Un film de Hong n'arrive jamais seul. A peine a-t-on eu le temps de rater son avant-dernier (Juste sous vos yeux, sublime parait-il), de me remettre de la légère déception causée par son avant-avant dernier (Introduction, sorte de brouillon de croquis de film) qu'on nous annonce l'arrivée du prochain, montré actuellement à Berlin et qui a fait chuter quelques spectateurs de leur strapontin: il paraitrait que Hong y travaille la profondeur de champ en filmant flou ses personnages et du net en second plan. Quel joueur celui-là. Hâte de voir ça.
Avec La romancière..., on est quasiment en terrain connu. Un film de rencontres, filmé dans des espaces qu'on a déjà aperçu dans d'autres de ses films. selon un système coq-à-l'âne en apparence très simple mais qui se dérègle en fonction des humeurs et des caractères de chacun. Lorsque Kim, romancière reconnue vient rendre visite à sa vieille amie qui possède une librairie à Séoul, c'est pour sympathiser avec l'employée de celle-ci et s'amuser à composer de jolies phrases en langue des signes. Première scène merveilleuse.
Lorsque Kim rencontre inopinément un cinéaste qui fut à deux doigts, jadis, d'adapter un de ses livres, c'est pour faire aussitôt une autre rencontre avec Kilsoo, une célèbre actrice qui a abandonné le cinéma depuis quelques années. Là, il faut voir comment Kim, qui possède son petit caractère pète-sec, évacue le cinéaste contre lequel elle a une dent (elle lui reproche de ne pas avoir assez défendu leur projet commun de film au profit de ses petits intérêts personnels), comment le neveu de Kilsoo se greffe alors à la promenade, comment ils décident de monter un projet de court-métrage ensemble (le neveu est étudiant en cinéma), et comment Kilsoo et Kim se retrouvent au gré du hasard à un repas dignement arrosé en compagnie de Mansoo, doux poète alcoolique chez leur amie commune, la libraire du début.
On est comme à la maison. Ce même noir et blanc que dans Hotel by the river, ce même quadrillage des scènes et des rencontres que dans La femme qui s'est enfuie, le même quartier que Le jour d'après et pourtant, c'est une tentative encore nouvelle, encore une autre, et une autre grande scène de repas bien arrosé, ancienne spécialité et première marque de fabrique de Hong.
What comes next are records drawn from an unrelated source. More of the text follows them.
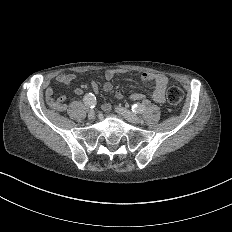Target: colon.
Wrapping results in <instances>:
<instances>
[{"instance_id":"1","label":"colon","mask_w":232,"mask_h":232,"mask_svg":"<svg viewBox=\"0 0 232 232\" xmlns=\"http://www.w3.org/2000/svg\"><path fill=\"white\" fill-rule=\"evenodd\" d=\"M166 98L169 102H165V107H183L181 86H168ZM47 107L52 112L65 113L64 96H52L47 102Z\"/></svg>"}]
</instances>
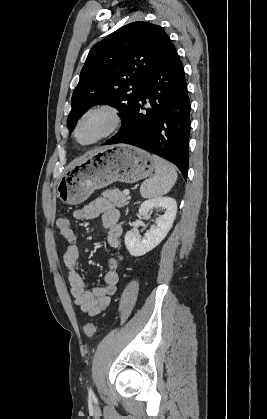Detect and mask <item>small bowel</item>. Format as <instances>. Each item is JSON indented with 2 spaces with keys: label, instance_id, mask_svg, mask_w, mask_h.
Listing matches in <instances>:
<instances>
[{
  "label": "small bowel",
  "instance_id": "small-bowel-1",
  "mask_svg": "<svg viewBox=\"0 0 267 419\" xmlns=\"http://www.w3.org/2000/svg\"><path fill=\"white\" fill-rule=\"evenodd\" d=\"M77 220L92 219L101 216L102 226L107 229V243L111 250H116L120 245L122 228L118 223L119 211L106 198L98 197L73 213ZM63 261L67 269V278L74 303L89 316H96L106 311L110 306L111 297L116 293L119 276L118 265L123 261L122 256L111 257L108 260V269L104 275V285L86 288L84 278L77 271L79 249L75 241L69 242Z\"/></svg>",
  "mask_w": 267,
  "mask_h": 419
}]
</instances>
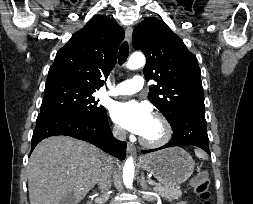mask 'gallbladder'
<instances>
[{
  "label": "gallbladder",
  "mask_w": 253,
  "mask_h": 204,
  "mask_svg": "<svg viewBox=\"0 0 253 204\" xmlns=\"http://www.w3.org/2000/svg\"><path fill=\"white\" fill-rule=\"evenodd\" d=\"M74 201L75 200H74L73 195H67L66 197H64L61 204H75Z\"/></svg>",
  "instance_id": "1"
}]
</instances>
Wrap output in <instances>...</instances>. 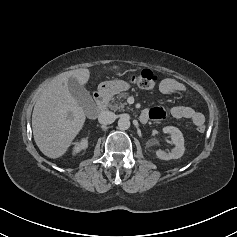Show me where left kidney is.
Segmentation results:
<instances>
[{
  "instance_id": "left-kidney-1",
  "label": "left kidney",
  "mask_w": 237,
  "mask_h": 237,
  "mask_svg": "<svg viewBox=\"0 0 237 237\" xmlns=\"http://www.w3.org/2000/svg\"><path fill=\"white\" fill-rule=\"evenodd\" d=\"M163 132L171 135V142L175 145V147L168 153L163 150L156 151L157 157L161 160H171L182 157L185 151L182 132L174 126L164 127Z\"/></svg>"
}]
</instances>
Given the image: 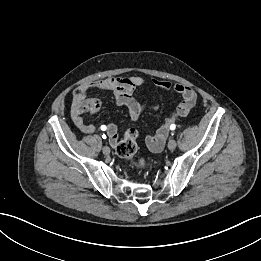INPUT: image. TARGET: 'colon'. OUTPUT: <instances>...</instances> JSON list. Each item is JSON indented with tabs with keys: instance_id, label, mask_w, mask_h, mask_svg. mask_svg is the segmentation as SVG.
I'll return each mask as SVG.
<instances>
[{
	"instance_id": "5ec220e1",
	"label": "colon",
	"mask_w": 261,
	"mask_h": 261,
	"mask_svg": "<svg viewBox=\"0 0 261 261\" xmlns=\"http://www.w3.org/2000/svg\"><path fill=\"white\" fill-rule=\"evenodd\" d=\"M79 94V89L75 90L74 95ZM100 104L97 100L82 101L78 105V111L82 114L85 112L95 113L99 110ZM137 138L138 133L135 129H129L125 132L122 139L116 145L117 154L124 159L133 160L135 153L137 152ZM138 168H146L147 162L144 159H140L135 162Z\"/></svg>"
}]
</instances>
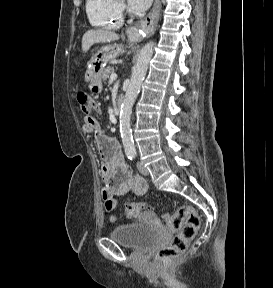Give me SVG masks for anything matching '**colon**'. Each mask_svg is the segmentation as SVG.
<instances>
[{
  "label": "colon",
  "instance_id": "1",
  "mask_svg": "<svg viewBox=\"0 0 273 288\" xmlns=\"http://www.w3.org/2000/svg\"><path fill=\"white\" fill-rule=\"evenodd\" d=\"M78 102L86 114L99 111L96 102L86 93L78 95ZM144 207L142 203H130L125 207V214L129 218H135ZM163 220L166 226L176 234L169 245L156 253L155 262L159 265H168L186 252L200 227V217L192 206L182 205L174 213L165 214Z\"/></svg>",
  "mask_w": 273,
  "mask_h": 288
}]
</instances>
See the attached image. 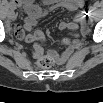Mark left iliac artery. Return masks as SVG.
<instances>
[{
  "mask_svg": "<svg viewBox=\"0 0 103 103\" xmlns=\"http://www.w3.org/2000/svg\"><path fill=\"white\" fill-rule=\"evenodd\" d=\"M87 14L89 15V17H93V15H94V8L92 6H90L88 8Z\"/></svg>",
  "mask_w": 103,
  "mask_h": 103,
  "instance_id": "44dca946",
  "label": "left iliac artery"
}]
</instances>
Comme toujours chez lui, plus les motifs sont habituels, plus la trame semble petite, plus apparaissent comme grandioses ces trouées dans la narration qui nous collent des vertiges infinis. Ici, lors d'un dénouement assez attendu après une longue ellipse, notre trio improvisé l'actrice - la romancière - l'étudiant en cinéma viennent d'achever leur film, et Kilsoo se rend seule en salle de projection pour le découvrir. Un cut inattendu, alors que Kim et le neveu sont partis prendre l'air sur les toits, insère un bout de film dont on croit d'abord qu'il s'agit d'un extrait de celui que Kilsoo est en train de regarder. Mais il s'agit d'autre chose: l'actrice ramasse des fleurs lors d'une promenade en compagnie d'une vieille dame, approche le bouquet de la caméra (et là je vous le jure, Kim Minh-hee n'a jamais été aussi belle) et on entend la voix de Hong Sang-soo lui dire: "Je t'aime, je t'aime".
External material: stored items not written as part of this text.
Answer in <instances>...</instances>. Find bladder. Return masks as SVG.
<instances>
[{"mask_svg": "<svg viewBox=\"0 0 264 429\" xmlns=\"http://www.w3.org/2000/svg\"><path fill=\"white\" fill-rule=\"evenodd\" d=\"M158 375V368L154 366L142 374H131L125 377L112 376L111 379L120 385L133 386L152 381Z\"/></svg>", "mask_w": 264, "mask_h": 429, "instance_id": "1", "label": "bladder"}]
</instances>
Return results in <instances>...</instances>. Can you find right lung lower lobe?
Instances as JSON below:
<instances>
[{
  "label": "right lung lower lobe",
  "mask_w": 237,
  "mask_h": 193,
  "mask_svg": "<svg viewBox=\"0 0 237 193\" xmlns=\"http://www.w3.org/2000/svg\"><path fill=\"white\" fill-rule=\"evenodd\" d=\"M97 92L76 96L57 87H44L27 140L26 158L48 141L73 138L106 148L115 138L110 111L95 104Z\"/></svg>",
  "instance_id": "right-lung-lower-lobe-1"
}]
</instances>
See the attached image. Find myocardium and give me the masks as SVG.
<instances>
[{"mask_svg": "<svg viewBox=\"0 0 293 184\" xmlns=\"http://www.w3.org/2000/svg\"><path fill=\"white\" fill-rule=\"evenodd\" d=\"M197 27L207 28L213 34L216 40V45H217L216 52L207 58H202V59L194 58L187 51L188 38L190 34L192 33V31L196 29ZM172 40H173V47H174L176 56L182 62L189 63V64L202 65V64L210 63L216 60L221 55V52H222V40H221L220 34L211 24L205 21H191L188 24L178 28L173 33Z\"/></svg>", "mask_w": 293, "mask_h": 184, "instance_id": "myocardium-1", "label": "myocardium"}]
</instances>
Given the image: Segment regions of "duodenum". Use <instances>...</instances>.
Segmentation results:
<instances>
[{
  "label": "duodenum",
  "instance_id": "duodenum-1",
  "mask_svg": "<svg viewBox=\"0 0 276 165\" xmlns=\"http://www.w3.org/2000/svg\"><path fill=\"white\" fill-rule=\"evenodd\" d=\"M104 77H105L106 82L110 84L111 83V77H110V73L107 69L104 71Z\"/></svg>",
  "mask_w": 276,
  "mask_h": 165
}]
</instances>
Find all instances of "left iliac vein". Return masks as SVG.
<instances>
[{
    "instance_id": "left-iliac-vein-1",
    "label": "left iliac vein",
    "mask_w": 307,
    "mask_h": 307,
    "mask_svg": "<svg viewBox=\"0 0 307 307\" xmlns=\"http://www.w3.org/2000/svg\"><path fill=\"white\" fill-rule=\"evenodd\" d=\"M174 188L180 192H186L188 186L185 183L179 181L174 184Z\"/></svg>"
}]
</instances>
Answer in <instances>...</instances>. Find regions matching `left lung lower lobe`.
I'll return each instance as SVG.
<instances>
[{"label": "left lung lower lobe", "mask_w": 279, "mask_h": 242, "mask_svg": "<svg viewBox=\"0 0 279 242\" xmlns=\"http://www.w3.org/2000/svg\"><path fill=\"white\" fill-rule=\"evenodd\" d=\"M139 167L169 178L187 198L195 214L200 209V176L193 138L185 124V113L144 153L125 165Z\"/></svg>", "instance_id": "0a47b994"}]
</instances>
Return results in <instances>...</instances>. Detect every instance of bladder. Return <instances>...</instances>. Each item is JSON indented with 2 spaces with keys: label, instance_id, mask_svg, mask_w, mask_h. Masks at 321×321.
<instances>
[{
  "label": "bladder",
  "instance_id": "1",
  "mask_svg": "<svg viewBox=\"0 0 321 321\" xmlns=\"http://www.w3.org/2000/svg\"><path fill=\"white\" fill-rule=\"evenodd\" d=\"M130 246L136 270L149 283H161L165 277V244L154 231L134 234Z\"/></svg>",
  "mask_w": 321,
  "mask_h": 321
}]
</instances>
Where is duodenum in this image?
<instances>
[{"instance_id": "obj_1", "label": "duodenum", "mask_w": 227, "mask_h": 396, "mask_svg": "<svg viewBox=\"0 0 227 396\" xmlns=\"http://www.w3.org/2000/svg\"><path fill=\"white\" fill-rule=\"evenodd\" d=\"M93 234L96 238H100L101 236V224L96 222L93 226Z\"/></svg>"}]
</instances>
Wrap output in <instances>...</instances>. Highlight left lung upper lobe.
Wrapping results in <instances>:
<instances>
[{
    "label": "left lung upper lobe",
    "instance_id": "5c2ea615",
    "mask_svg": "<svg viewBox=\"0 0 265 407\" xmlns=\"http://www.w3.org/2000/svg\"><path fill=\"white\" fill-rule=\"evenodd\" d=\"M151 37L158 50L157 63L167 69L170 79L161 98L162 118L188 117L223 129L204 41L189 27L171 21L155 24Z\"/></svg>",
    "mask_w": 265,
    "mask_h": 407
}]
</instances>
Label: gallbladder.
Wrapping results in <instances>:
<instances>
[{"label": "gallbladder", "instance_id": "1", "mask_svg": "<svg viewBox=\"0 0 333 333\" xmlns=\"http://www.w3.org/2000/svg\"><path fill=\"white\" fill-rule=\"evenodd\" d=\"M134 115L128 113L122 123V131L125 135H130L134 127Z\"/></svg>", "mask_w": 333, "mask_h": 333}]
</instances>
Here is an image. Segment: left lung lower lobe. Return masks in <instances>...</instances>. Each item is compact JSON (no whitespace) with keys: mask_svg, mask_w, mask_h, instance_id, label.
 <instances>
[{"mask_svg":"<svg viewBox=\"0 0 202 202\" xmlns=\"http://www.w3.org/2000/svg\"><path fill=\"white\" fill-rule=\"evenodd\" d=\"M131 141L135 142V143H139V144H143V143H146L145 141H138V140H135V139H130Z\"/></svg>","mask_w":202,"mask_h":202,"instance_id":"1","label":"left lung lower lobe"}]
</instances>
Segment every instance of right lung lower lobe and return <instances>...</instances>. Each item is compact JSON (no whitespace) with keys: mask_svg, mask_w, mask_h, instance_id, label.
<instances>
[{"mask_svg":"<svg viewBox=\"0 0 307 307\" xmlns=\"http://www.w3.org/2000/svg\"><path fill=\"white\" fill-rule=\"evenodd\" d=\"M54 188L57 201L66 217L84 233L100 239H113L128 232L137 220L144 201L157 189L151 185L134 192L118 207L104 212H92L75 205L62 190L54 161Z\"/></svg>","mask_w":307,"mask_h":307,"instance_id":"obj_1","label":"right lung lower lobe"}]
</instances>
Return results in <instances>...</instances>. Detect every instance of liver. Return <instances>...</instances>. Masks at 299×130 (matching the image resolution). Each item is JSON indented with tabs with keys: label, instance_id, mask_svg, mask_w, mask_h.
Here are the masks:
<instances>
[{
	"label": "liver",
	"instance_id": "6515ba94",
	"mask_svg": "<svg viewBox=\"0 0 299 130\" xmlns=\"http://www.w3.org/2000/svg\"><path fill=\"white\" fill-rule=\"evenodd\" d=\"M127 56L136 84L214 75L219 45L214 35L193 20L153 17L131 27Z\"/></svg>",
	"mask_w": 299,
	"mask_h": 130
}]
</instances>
Cela faisait un moment, effectivement, que plutôt à Rohmer auquel il a été longtemps rattaché, le style de Hong fait plutôt penser aux hardiesses formelles d'Alain Resnais.
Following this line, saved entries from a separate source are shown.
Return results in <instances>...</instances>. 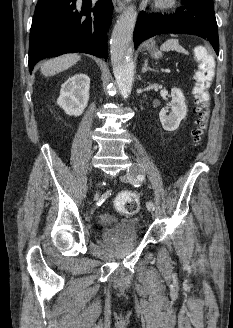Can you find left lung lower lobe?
I'll use <instances>...</instances> for the list:
<instances>
[{
    "mask_svg": "<svg viewBox=\"0 0 233 328\" xmlns=\"http://www.w3.org/2000/svg\"><path fill=\"white\" fill-rule=\"evenodd\" d=\"M175 14L159 15L141 12L135 32V48L150 37L163 33L191 34L206 38L219 54V41L214 6L202 0H182Z\"/></svg>",
    "mask_w": 233,
    "mask_h": 328,
    "instance_id": "obj_1",
    "label": "left lung lower lobe"
}]
</instances>
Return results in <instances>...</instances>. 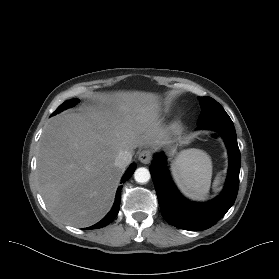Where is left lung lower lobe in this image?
I'll list each match as a JSON object with an SVG mask.
<instances>
[{"instance_id": "0a47b994", "label": "left lung lower lobe", "mask_w": 279, "mask_h": 279, "mask_svg": "<svg viewBox=\"0 0 279 279\" xmlns=\"http://www.w3.org/2000/svg\"><path fill=\"white\" fill-rule=\"evenodd\" d=\"M199 128L219 132L228 149V177L220 196L206 204L187 201L172 183L162 155H156L150 167L163 218L175 227L190 231L205 230L216 224L233 205L239 187L240 151L232 120L207 122Z\"/></svg>"}]
</instances>
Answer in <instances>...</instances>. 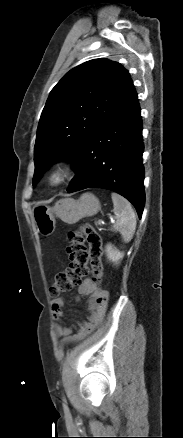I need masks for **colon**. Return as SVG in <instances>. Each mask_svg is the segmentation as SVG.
I'll return each mask as SVG.
<instances>
[{
    "mask_svg": "<svg viewBox=\"0 0 183 438\" xmlns=\"http://www.w3.org/2000/svg\"><path fill=\"white\" fill-rule=\"evenodd\" d=\"M67 253L70 264L66 271L58 273L50 287V293L56 297L70 291L84 277L91 273L92 282L98 290L102 277L101 238L89 224L71 231L68 235ZM90 264V267H89Z\"/></svg>",
    "mask_w": 183,
    "mask_h": 438,
    "instance_id": "obj_1",
    "label": "colon"
}]
</instances>
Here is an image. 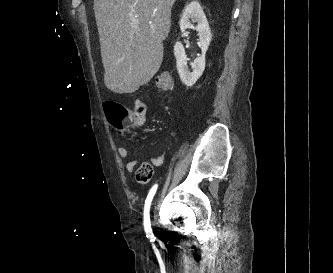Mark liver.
Listing matches in <instances>:
<instances>
[{
  "label": "liver",
  "instance_id": "obj_1",
  "mask_svg": "<svg viewBox=\"0 0 333 273\" xmlns=\"http://www.w3.org/2000/svg\"><path fill=\"white\" fill-rule=\"evenodd\" d=\"M175 1L94 0L104 83L109 90L133 93L158 72Z\"/></svg>",
  "mask_w": 333,
  "mask_h": 273
}]
</instances>
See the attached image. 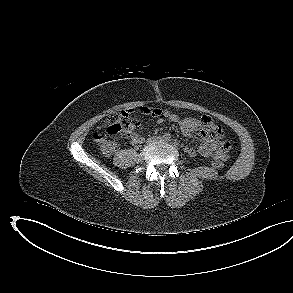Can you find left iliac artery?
Returning a JSON list of instances; mask_svg holds the SVG:
<instances>
[{"instance_id":"left-iliac-artery-1","label":"left iliac artery","mask_w":293,"mask_h":293,"mask_svg":"<svg viewBox=\"0 0 293 293\" xmlns=\"http://www.w3.org/2000/svg\"><path fill=\"white\" fill-rule=\"evenodd\" d=\"M174 145H175V146H177V145H178V143H177V142H174Z\"/></svg>"}]
</instances>
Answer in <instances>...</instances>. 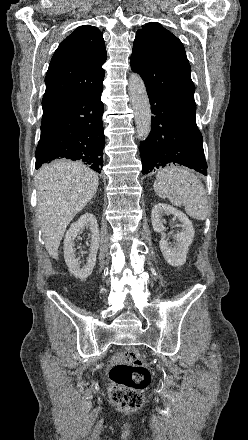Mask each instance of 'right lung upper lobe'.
<instances>
[{"instance_id": "obj_1", "label": "right lung upper lobe", "mask_w": 248, "mask_h": 440, "mask_svg": "<svg viewBox=\"0 0 248 440\" xmlns=\"http://www.w3.org/2000/svg\"><path fill=\"white\" fill-rule=\"evenodd\" d=\"M106 56L102 33L94 26L78 27L59 45L51 59L45 77L43 108L100 90Z\"/></svg>"}]
</instances>
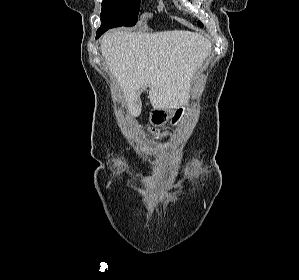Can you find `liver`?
<instances>
[{"instance_id": "6515ba94", "label": "liver", "mask_w": 299, "mask_h": 280, "mask_svg": "<svg viewBox=\"0 0 299 280\" xmlns=\"http://www.w3.org/2000/svg\"><path fill=\"white\" fill-rule=\"evenodd\" d=\"M211 42L189 31L107 32L100 51L120 85L127 111L141 114L140 93L149 87L155 109L170 111L187 104L196 70L211 53Z\"/></svg>"}]
</instances>
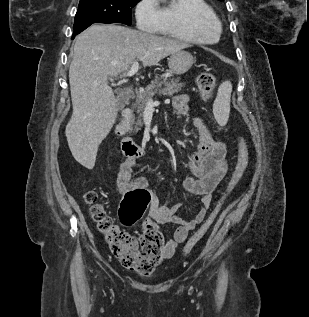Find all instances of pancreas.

Dommage qu'il filme en noir et blanc, lui dit alors sa muse, les couleurs du bouquet sont si jolies. Qu'à cela ne tienne, le temps d'un petit réglage et Hong rend les honneurs à la couleur et ce sera tout: on peut aussi faire du cinéma par amour.
Que dire de plus si ce n'est que ce cinéaste n'a pas fini de m'en faire voir. L'inventivité permanente comme la profonde humanité de son cinéma n'ont aucun égal aujourd'hui. En me retrouvant une nouvelle fois bouche bée devant un de ses films, en brassant dans ma mémoire de cinéphile qui se dit parfois qu'il en voit trop et confondant très souvent ses films entre eux, je me disais qu'un jour peut-être, Hong Sang-soo qui est loin d'être le cinéaste le moins hardi du monde, tentera de faire un film, voire plusieurs, avec des bouts de ses autres déjà réalisés.
De lui on peut s'attendre à tout et même en s'attendant à tout, il arrive encore à nous surprendre et à nous émouvoir. Le plus grand c'est lui, un point c'est tout.